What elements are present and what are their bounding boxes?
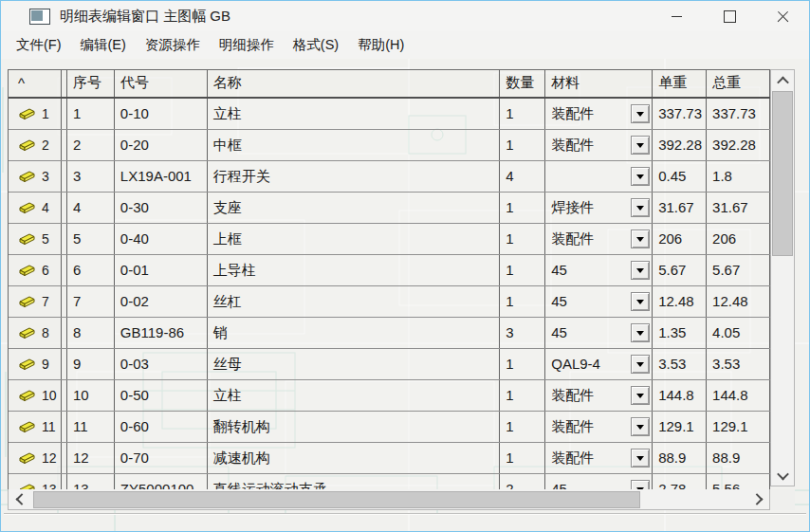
cell-code[interactable]: 0-40 bbox=[115, 224, 208, 254]
cell-name[interactable]: 丝杠 bbox=[208, 286, 501, 317]
maximize-button[interactable] bbox=[703, 1, 756, 31]
cell-qty[interactable]: 1 bbox=[500, 130, 545, 160]
menu-resource-ops[interactable]: 资源操作 bbox=[136, 32, 210, 58]
material-dropdown-button[interactable] bbox=[631, 261, 650, 280]
cell-qty[interactable]: 1 bbox=[500, 380, 545, 411]
cell-material[interactable]: 装配件 bbox=[545, 412, 653, 442]
cell-code[interactable]: 0-60 bbox=[115, 412, 208, 442]
cell-material[interactable]: 装配件 bbox=[545, 130, 653, 160]
material-dropdown-button[interactable] bbox=[631, 229, 650, 248]
cell-material[interactable]: 装配件 bbox=[545, 224, 653, 254]
scroll-down-button[interactable] bbox=[771, 465, 794, 486]
column-header-material[interactable]: 材料 bbox=[545, 70, 653, 97]
cell-name[interactable]: 翻转机构 bbox=[208, 412, 501, 442]
cell-name[interactable]: 立柱 bbox=[208, 99, 501, 129]
material-dropdown-button[interactable] bbox=[631, 355, 650, 374]
minimize-button[interactable] bbox=[650, 1, 703, 31]
material-dropdown-button[interactable] bbox=[631, 417, 650, 436]
cell-qty[interactable]: 2 bbox=[500, 474, 545, 489]
cell-code[interactable]: LX19A-001 bbox=[115, 161, 208, 192]
cell-qty[interactable]: 1 bbox=[500, 224, 545, 254]
material-dropdown-button[interactable] bbox=[631, 323, 650, 342]
material-dropdown-button[interactable] bbox=[631, 167, 650, 186]
cell-name[interactable]: 支座 bbox=[208, 193, 501, 223]
cell-unit-weight[interactable]: 12.48 bbox=[653, 286, 707, 317]
scroll-right-button[interactable] bbox=[746, 489, 769, 510]
horizontal-scrollbar[interactable] bbox=[8, 489, 770, 510]
cell-unit-weight[interactable]: 2.78 bbox=[653, 474, 707, 489]
cell-seq[interactable]: 1 bbox=[67, 99, 115, 129]
cell-name[interactable]: 销 bbox=[208, 318, 501, 348]
cell-material[interactable] bbox=[545, 161, 653, 192]
cell-name[interactable]: 中框 bbox=[208, 130, 501, 160]
cell-code[interactable]: GB119-86 bbox=[115, 318, 208, 348]
cell-total-weight[interactable]: 206 bbox=[707, 224, 770, 254]
cell-seq[interactable]: 13 bbox=[67, 474, 115, 489]
column-header-total-weight[interactable]: 总重 bbox=[707, 70, 770, 97]
cell-unit-weight[interactable]: 1.35 bbox=[653, 318, 707, 348]
cell-material[interactable]: QAL9-4 bbox=[545, 349, 653, 379]
cell-code[interactable]: 0-30 bbox=[115, 193, 208, 223]
cell-name[interactable]: 上导柱 bbox=[208, 255, 501, 285]
cell-unit-weight[interactable]: 88.9 bbox=[653, 443, 707, 473]
cell-name[interactable]: 立柱 bbox=[208, 380, 501, 411]
cell-qty[interactable]: 1 bbox=[500, 412, 545, 442]
cell-seq[interactable]: 8 bbox=[67, 318, 115, 348]
cell-qty[interactable]: 1 bbox=[500, 443, 545, 473]
cell-unit-weight[interactable]: 5.67 bbox=[653, 255, 707, 285]
row-header[interactable]: 11 bbox=[9, 412, 62, 442]
menu-help[interactable]: 帮助(H) bbox=[348, 32, 414, 58]
cell-qty[interactable]: 3 bbox=[500, 318, 545, 348]
material-dropdown-button[interactable] bbox=[631, 136, 650, 155]
material-dropdown-button[interactable] bbox=[631, 449, 650, 468]
cell-code[interactable]: 0-01 bbox=[115, 255, 208, 285]
column-header-unit-weight[interactable]: 单重 bbox=[653, 70, 707, 97]
cell-qty[interactable]: 1 bbox=[500, 99, 545, 129]
material-dropdown-button[interactable] bbox=[631, 104, 650, 123]
cell-unit-weight[interactable]: 129.1 bbox=[653, 412, 707, 442]
row-header[interactable]: 13 bbox=[9, 474, 62, 489]
cell-unit-weight[interactable]: 392.28 bbox=[653, 130, 707, 160]
cell-seq[interactable]: 9 bbox=[67, 349, 115, 379]
cell-total-weight[interactable]: 392.28 bbox=[707, 130, 770, 160]
cell-code[interactable]: ZY5000100 bbox=[115, 474, 208, 489]
row-header[interactable]: 6 bbox=[9, 255, 62, 285]
row-header[interactable]: 8 bbox=[9, 318, 62, 348]
row-header[interactable]: 7 bbox=[9, 286, 62, 317]
cell-qty[interactable]: 1 bbox=[500, 255, 545, 285]
cell-seq[interactable]: 7 bbox=[67, 286, 115, 317]
cell-seq[interactable]: 2 bbox=[67, 130, 115, 160]
row-header[interactable]: 2 bbox=[9, 130, 62, 160]
column-header-corner[interactable]: ^ bbox=[9, 70, 62, 97]
cell-name[interactable]: 上框 bbox=[208, 224, 501, 254]
row-header[interactable]: 9 bbox=[9, 349, 62, 379]
cell-unit-weight[interactable]: 0.45 bbox=[653, 161, 707, 192]
material-dropdown-button[interactable] bbox=[631, 292, 650, 311]
horizontal-scrollbar-thumb[interactable] bbox=[33, 491, 640, 508]
cell-unit-weight[interactable]: 206 bbox=[653, 224, 707, 254]
cell-unit-weight[interactable]: 31.67 bbox=[653, 193, 707, 223]
menu-detail-ops[interactable]: 明细操作 bbox=[210, 32, 284, 58]
cell-code[interactable]: 0-50 bbox=[115, 380, 208, 411]
cell-material[interactable]: 装配件 bbox=[545, 99, 653, 129]
row-header[interactable]: 12 bbox=[9, 443, 62, 473]
cell-code[interactable]: 0-20 bbox=[115, 130, 208, 160]
cell-seq[interactable]: 5 bbox=[67, 224, 115, 254]
cell-code[interactable]: 0-70 bbox=[115, 443, 208, 473]
column-header-code[interactable]: 代号 bbox=[115, 70, 208, 97]
cell-total-weight[interactable]: 144.8 bbox=[707, 380, 770, 411]
column-header-seq[interactable]: 序号 bbox=[67, 70, 115, 97]
row-header[interactable]: 4 bbox=[9, 193, 62, 223]
cell-code[interactable]: 0-02 bbox=[115, 286, 208, 317]
cell-unit-weight[interactable]: 144.8 bbox=[653, 380, 707, 411]
scroll-left-button[interactable] bbox=[9, 489, 31, 510]
cell-seq[interactable]: 6 bbox=[67, 255, 115, 285]
cell-total-weight[interactable]: 5.67 bbox=[707, 255, 770, 285]
cell-code[interactable]: 0-03 bbox=[115, 349, 208, 379]
cell-seq[interactable]: 12 bbox=[67, 443, 115, 473]
title-bar[interactable]: 明细表编辑窗口 主图幅 GB bbox=[1, 1, 809, 31]
cell-qty[interactable]: 1 bbox=[500, 193, 545, 223]
cell-material[interactable]: 装配件 bbox=[545, 443, 653, 473]
cell-total-weight[interactable]: 12.48 bbox=[707, 286, 770, 317]
cell-code[interactable]: 0-10 bbox=[115, 99, 208, 129]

========================================================================

## Work required
Count the lines in the records above that contain "total", please, and give the number without any other words.

## Expected answer
6